Dental pulp enhances dentin bonding durability: Evidence from a rat model.

OBJECTIVES

To develop a novel animal model for investigating dentin bonding and to examine how dental pulp vitality affects the long-term stability of dentin-resin bonds.

METHODS

1. A split-mouth design was employed in Sprague-Dawley rats. Mandibular first molars were assigned to the vital or nonvital group (n = 6). In vital teeth, 0.3 mm of the mesial surface was removed to expose the dentin, followed by the application of a self-etch adhesive and light-cured resin composite. For nonvital teeth, root canal treatment was performed before the same bonding procedure. Micro-CT analysis and hematoxylin-eosin staining were conducted for model validation. 2) A total of 116 rats were used for dentin bonding evaluation. The composite survival rates, microshear bond strength (μSBS), and interfacial structure were characterized at 0, 2, 4, and 6 weeks (with 29 rats sacrificed at each interval) via field emission scanning electron microscopy, atomic force microscopy, and confocal laser scanning microscopy. Additional biochemical analysis of bonded dentin (n = 3) was performed via data-independent acquisition mass spectrometry.

RESULTS

1. The animal model was validated successfully, with micro-CT and histology confirming that there were no pathological alterations in pulp or periapical tissues. 2) Vital teeth exhibited superior bonding durability, with significantly higher survival rates, stable μSBS values, and excellently characterized interface.
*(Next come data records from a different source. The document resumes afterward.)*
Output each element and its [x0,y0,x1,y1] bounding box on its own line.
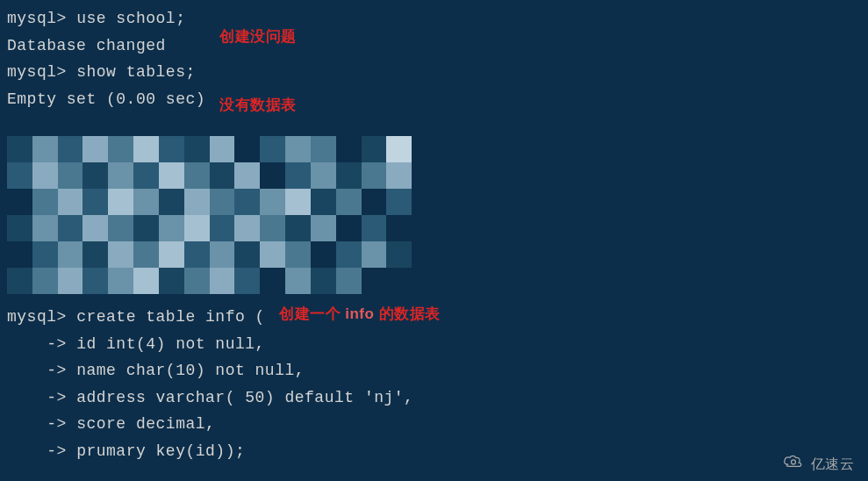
terminal-line: mysql> show tables; [7,59,861,86]
cloud-icon [781,452,806,476]
prompt: mysql> [7,308,76,326]
command: create table info ( [76,308,265,326]
watermark-text: 亿速云 [811,452,855,476]
command: name char(10) not null, [76,362,305,379]
cont-prompt: -> [7,335,76,353]
command: score decimal, [76,415,215,433]
pixelated-region [7,136,437,292]
annotation-3: 创建一个 info 的数据表 [279,302,441,327]
annotation-highlight: info [345,305,374,322]
cont-prompt: -> [7,415,76,433]
annotation-text: 创建一个 [279,305,345,322]
terminal-line: -> name char(10) not null, [7,357,861,384]
command: show tables; [76,63,196,81]
prompt: mysql> [7,10,76,27]
terminal-line: mysql> use school; [7,5,861,32]
annotation-2: 没有数据表 [219,93,297,118]
svg-point-0 [791,460,795,464]
output: Database changed [7,37,166,54]
terminal-line: Empty set (0.00 sec) [7,86,861,113]
command: id int(4) not null, [76,335,265,353]
output: Empty set (0.00 sec) [7,90,205,108]
annotation-text: 的数据表 [374,305,440,322]
cont-prompt: -> [7,362,76,379]
prompt: mysql> [7,63,76,81]
watermark: 亿速云 [781,452,855,476]
command: address varchar( 50) default 'nj', [76,389,413,406]
cont-prompt: -> [7,442,76,460]
annotation-1: 创建没问题 [219,25,297,50]
terminal-line: -> address varchar( 50) default 'nj', [7,384,861,412]
terminal-line: -> id int(4) not null, [7,331,861,358]
terminal-line: -> score decimal, [7,411,861,438]
cont-prompt: -> [7,389,76,406]
terminal-output: mysql> use school; Database changed mysq… [0,0,868,118]
terminal-line: -> prumary key(id)); [7,438,861,465]
command: prumary key(id)); [76,442,245,460]
terminal-line: Database changed [7,32,861,60]
command: use school; [76,10,185,27]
Nonvital teeth exhibited decreased bond strength, microcracks, poor sealing, reduced mechanical properties, and increased matrix metalloproteinase (MMP) activity. Proteomic analysis suggested that pulp vitality regulates MMP expression, preserving interfacial stability.

CONCLUSIONS

Dental pulp vitality enhances bonding durability by maintaining interface integrity and modulating endogenous enzymes, particularly MMPs.

CLINICAL RELEVANCE

The protective role of dental pulp vitality in stabilizing the dentin-resin interface and suppressing MMP activity may lead to the development of novel dentin bonding strategies.